- [TASK OBJECTIVE]:
For this listing, reproduce the line with "ВАКАНСІЇ У БУДІВЕЛЬНІЙ КОМПАНІЇ На роботу", the line with "repasses de emendas", and the lines between, exactly as they stand. Leave out pictures and all other lines.

- [DATA FOR ANALYSIS]:

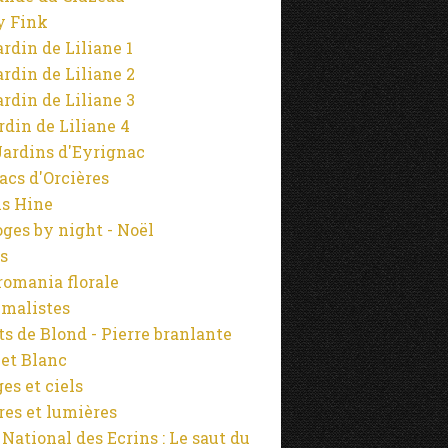
y Fink
ardin de Liliane 1
ardin de Liliane 2
ardin de Liliane 3
ardin de Liliane 4
Jardins d'Eyrignac
lacs d'Orcières
s Hine
ges by night - Noël
s
omania florale
malistes
s de Blond - Pierre branlante
 et Blanc
es et ciels
es et lumières
 National des Ecrins : Le saut du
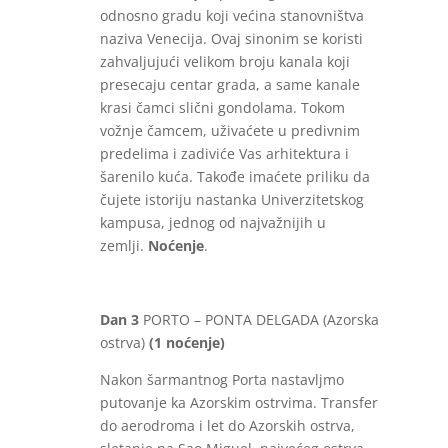
odnosno gradu koji većina stanovništva
naziva Venecija. Ovaj sinonim se koristi
zahvaljujući velikom broju kanala koji
presecaju centar grada, a same kanale
krasi čamci slični gondolama. Tokom
vožnje čamcem, uživaćete u predivnim
predelima i zadiviće Vas arhitektura i
šarenilo kuća. Takođe imaćete priliku da
čujete istoriju nastanka Univerzitetskog
kampusa, jednog od najvažnijih u
zemlji.
Noćenje
.
Dan 3
PORTO – PONTA DELGADA (Azorska
ostrva)
(1 noćenje)
Nakon šarmantnog Porta nastavljmo
putovanje ka Azorskim ostrvima. Transfer
do aerodroma i let do Azorskih ostrva,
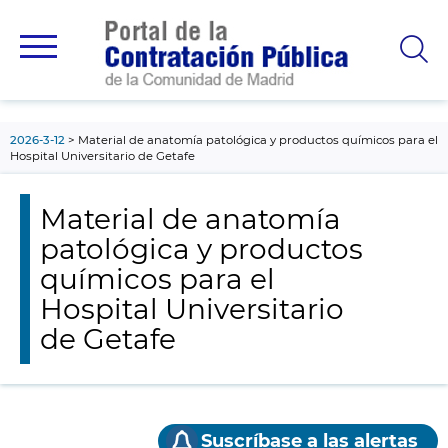
contenido
principal
2026-3-12
Material de anatomía patológica y productos químicos para el
Hospital Universitario de Getafe
Material de anatomía
patológica y productos
químicos para el
Hospital Universitario
de Getafe
Suscríbase a las alertas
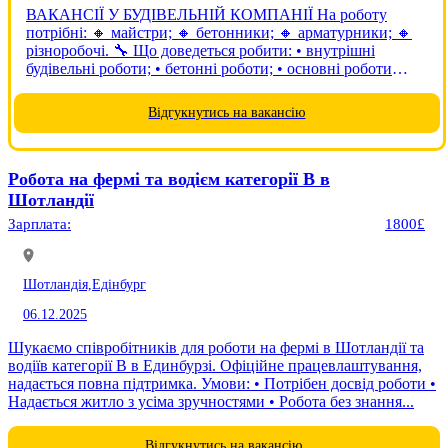
ВАКАНСІЇ У БУДІВЕЛЬНІЙ КОМПАНІЇ На роботу
потрібні: 🔸 майстри; 🔸 бетонники; 🔸 арматурники; 🔸
різноробочі. 🔧 Що доведеться робити: • внутрішні
будівельні роботи; • бетонні роботи; • основні роботи
виконуються в приміщеннях. 👷 Вимоги: • чоловіки віком
до 60 років; • досвід...
Відгукнутись на вакансію
Робота на фермі та водієм категорії B в
Шотландії
Зарплата:
1800£
Шотландія,
Едінбург
06.12.2025
Шукаємо співробітників для роботи на фермі в Шотландії та
водіїв категорії B в Единбурзі. Офіційне працевлаштування,
надається повна підтримка. Умови: • Потрібен досвід роботи •
Надається житло з усіма зручностями • Робота без знання...
Відгукнутись на вакансію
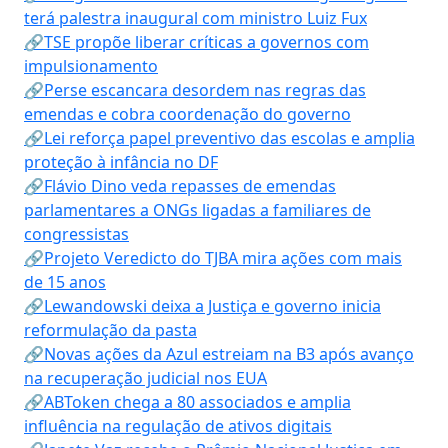
terá palestra inaugural com ministro Luiz Fux
🔗TSE propõe liberar críticas a governos com
impulsionamento
🔗Perse escancara desordem nas regras das
emendas e cobra coordenação do governo
🔗Lei reforça papel preventivo das escolas e amplia
proteção à infância no DF
🔗Flávio Dino veda repasses de emendas
parlamentares a ONGs ligadas a familiares de
congressistas
🔗Projeto Veredicto do TJBA mira ações com mais
de 15 anos
🔗Lewandowski deixa a Justiça e governo inicia
reformulação da pasta
🔗Novas ações da Azul estreiam na B3 após avanço
na recuperação judicial nos EUA
🔗ABToken chega a 80 associados e amplia
influência na regulação de ativos digitais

- [FINAL ANSWER]:
ВАКАНСІЇ У БУДІВЕЛЬНІЙ КОМПАНІЇ На роботу
потрібні: 🔸 майстри; 🔸 бетонники; 🔸 арматурники; 🔸
різноробочі. 🔧 Що доведеться робити: • внутрішні
будівельні роботи; • бетонні роботи; • основні роботи
виконуються в приміщеннях. 👷 Вимоги: • чоловіки віком
до 60 років; • досвід...
Відгукнутись на вакансію
Робота на фермі та водієм категорії B в
Шотландії
Зарплата:
1800£
Шотландія,
Едінбург
06.12.2025
Шукаємо співробітників для роботи на фермі в Шотландії та
водіїв категорії B в Единбурзі. Офіційне працевлаштування,
надається повна підтримка. Умови: • Потрібен досвід роботи •
Надається житло з усіма зручностями • Робота без знання...
Відгукнутись на вакансію
terá palestra inaugural com ministro Luiz Fux
🔗TSE propõe liberar críticas a governos com
impulsionamento
🔗Perse escancara desordem nas regras das
emendas e cobra coordenação do governo
🔗Lei reforça papel preventivo das escolas e amplia
proteção à infância no DF
🔗Flávio Dino veda repasses de emendas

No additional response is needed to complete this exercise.